*** Given information ***
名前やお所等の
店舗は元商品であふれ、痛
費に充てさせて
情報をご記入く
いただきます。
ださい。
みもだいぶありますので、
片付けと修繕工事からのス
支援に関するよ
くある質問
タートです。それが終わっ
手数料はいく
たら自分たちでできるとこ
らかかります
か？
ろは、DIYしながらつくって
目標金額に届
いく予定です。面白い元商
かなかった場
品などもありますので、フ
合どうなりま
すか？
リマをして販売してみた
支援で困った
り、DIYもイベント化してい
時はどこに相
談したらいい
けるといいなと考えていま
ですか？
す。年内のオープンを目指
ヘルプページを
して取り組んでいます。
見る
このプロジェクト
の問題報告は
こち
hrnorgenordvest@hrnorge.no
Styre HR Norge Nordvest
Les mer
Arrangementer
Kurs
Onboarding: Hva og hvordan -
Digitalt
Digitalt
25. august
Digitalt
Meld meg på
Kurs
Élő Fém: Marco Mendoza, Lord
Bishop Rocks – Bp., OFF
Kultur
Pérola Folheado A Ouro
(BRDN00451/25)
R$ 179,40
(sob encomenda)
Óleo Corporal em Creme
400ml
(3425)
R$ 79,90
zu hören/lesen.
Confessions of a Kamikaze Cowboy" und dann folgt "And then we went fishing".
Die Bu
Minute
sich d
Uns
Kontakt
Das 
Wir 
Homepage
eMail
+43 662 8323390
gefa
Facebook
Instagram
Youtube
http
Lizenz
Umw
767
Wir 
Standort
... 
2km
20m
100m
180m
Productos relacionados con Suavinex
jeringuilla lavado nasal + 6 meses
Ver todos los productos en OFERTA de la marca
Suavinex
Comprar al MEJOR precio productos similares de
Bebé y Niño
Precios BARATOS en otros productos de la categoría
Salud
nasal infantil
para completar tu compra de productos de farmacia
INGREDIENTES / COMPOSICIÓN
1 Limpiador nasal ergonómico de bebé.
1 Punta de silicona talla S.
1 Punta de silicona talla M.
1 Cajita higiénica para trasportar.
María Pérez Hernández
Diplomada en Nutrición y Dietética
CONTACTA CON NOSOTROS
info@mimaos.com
*** End of Given information ***
*** Given information ***
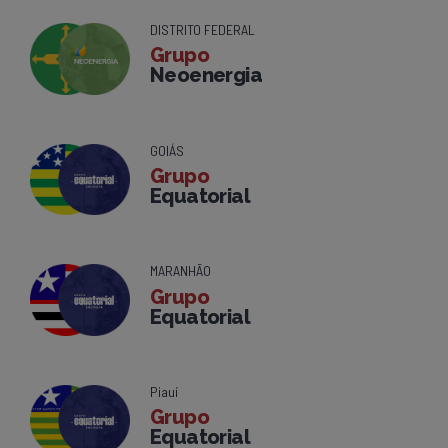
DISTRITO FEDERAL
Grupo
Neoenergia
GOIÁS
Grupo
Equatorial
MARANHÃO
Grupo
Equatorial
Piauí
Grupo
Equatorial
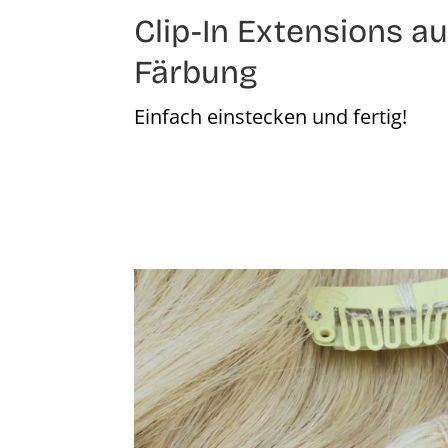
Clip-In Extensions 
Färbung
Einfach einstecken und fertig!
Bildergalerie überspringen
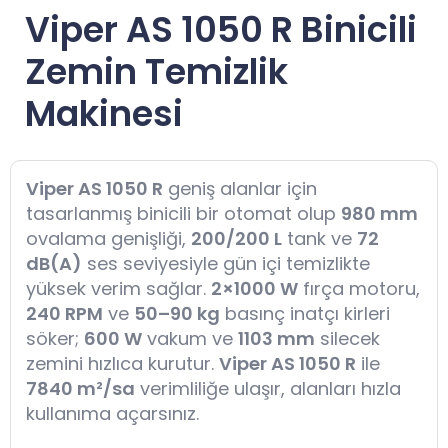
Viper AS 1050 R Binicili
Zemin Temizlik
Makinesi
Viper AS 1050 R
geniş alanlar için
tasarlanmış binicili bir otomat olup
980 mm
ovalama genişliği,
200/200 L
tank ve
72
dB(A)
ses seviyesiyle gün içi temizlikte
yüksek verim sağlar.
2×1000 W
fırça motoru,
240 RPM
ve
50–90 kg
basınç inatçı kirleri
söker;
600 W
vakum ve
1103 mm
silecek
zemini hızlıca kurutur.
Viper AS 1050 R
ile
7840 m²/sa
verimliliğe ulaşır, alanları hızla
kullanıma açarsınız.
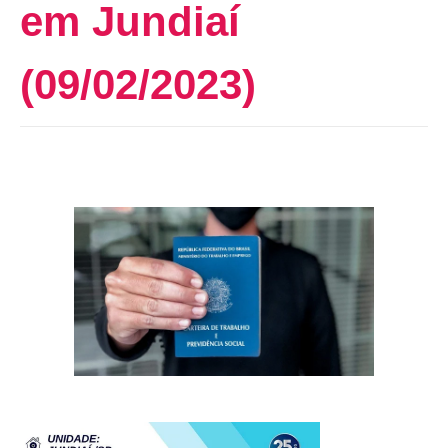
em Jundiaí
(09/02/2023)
*** End of Given information ***
» **Exercise requirements**
Using the listing above, locate the lines that hold "talla" and copy each one.

» **Answer section**
1 Punta de silicona talla S.
1 Punta de silicona talla M.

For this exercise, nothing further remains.